Start of Block

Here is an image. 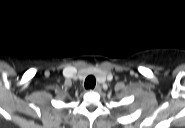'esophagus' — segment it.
I'll use <instances>...</instances> for the list:
<instances>
[{
	"label": "esophagus",
	"instance_id": "obj_1",
	"mask_svg": "<svg viewBox=\"0 0 185 128\" xmlns=\"http://www.w3.org/2000/svg\"><path fill=\"white\" fill-rule=\"evenodd\" d=\"M94 91L96 92H100L101 91V86L100 85H96L94 88H93Z\"/></svg>",
	"mask_w": 185,
	"mask_h": 128
}]
</instances>
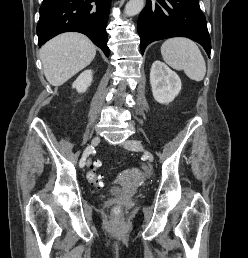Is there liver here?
Segmentation results:
<instances>
[{"label": "liver", "instance_id": "obj_1", "mask_svg": "<svg viewBox=\"0 0 248 258\" xmlns=\"http://www.w3.org/2000/svg\"><path fill=\"white\" fill-rule=\"evenodd\" d=\"M95 55V45L80 33L58 35L40 49L45 77L53 86L64 84L87 67Z\"/></svg>", "mask_w": 248, "mask_h": 258}]
</instances>
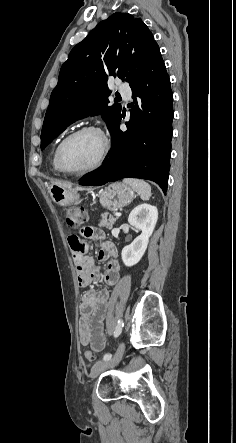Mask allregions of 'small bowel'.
I'll return each mask as SVG.
<instances>
[{
	"label": "small bowel",
	"mask_w": 236,
	"mask_h": 443,
	"mask_svg": "<svg viewBox=\"0 0 236 443\" xmlns=\"http://www.w3.org/2000/svg\"><path fill=\"white\" fill-rule=\"evenodd\" d=\"M91 231L92 235L90 237L72 234L68 239L73 251L78 285L86 287L91 281L100 277V271L94 258L86 254L87 247L83 244V237H85L93 239L100 245L98 259L106 262V270L102 278L108 285L115 286L120 279L117 248L113 243L106 241L102 230L93 228ZM109 295L107 289L88 290L83 294L79 307L80 342L82 345H91L97 351L104 346V320L107 315Z\"/></svg>",
	"instance_id": "small-bowel-1"
}]
</instances>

End of Block

EXERCISE GOAL
Word for word, give again the lines from the line with "Is there liver here?" through the end of the records above, with both ends included and the pictures left out.

TASK SOLUTION
Is there liver here?
Segmentation results:
<instances>
[{"label": "liver", "instance_id": "obj_1", "mask_svg": "<svg viewBox=\"0 0 248 258\" xmlns=\"http://www.w3.org/2000/svg\"><path fill=\"white\" fill-rule=\"evenodd\" d=\"M95 55V45L80 33L58 35L40 49L45 77L53 86L64 84L87 67Z\"/></svg>", "mask_w": 248, "mask_h": 258}]
</instances>
Mask allregions of 'small bowel'.
I'll return each mask as SVG.
<instances>
[{
	"label": "small bowel",
	"mask_w": 236,
	"mask_h": 443,
	"mask_svg": "<svg viewBox=\"0 0 236 443\" xmlns=\"http://www.w3.org/2000/svg\"><path fill=\"white\" fill-rule=\"evenodd\" d=\"M91 231L92 235L90 237L72 234L68 239L73 251L78 285L86 287L91 281L100 277V271L94 258L86 254L87 247L83 244V237H85L93 239L100 245L98 259L106 262V270L102 278L108 285L115 286L120 279L117 248L113 243L106 241L102 230L93 228ZM109 295L107 289L88 290L83 294L79 307L80 342L82 345H91L97 351L104 346V320L107 315Z\"/></svg>",
	"instance_id": "small-bowel-1"
}]
</instances>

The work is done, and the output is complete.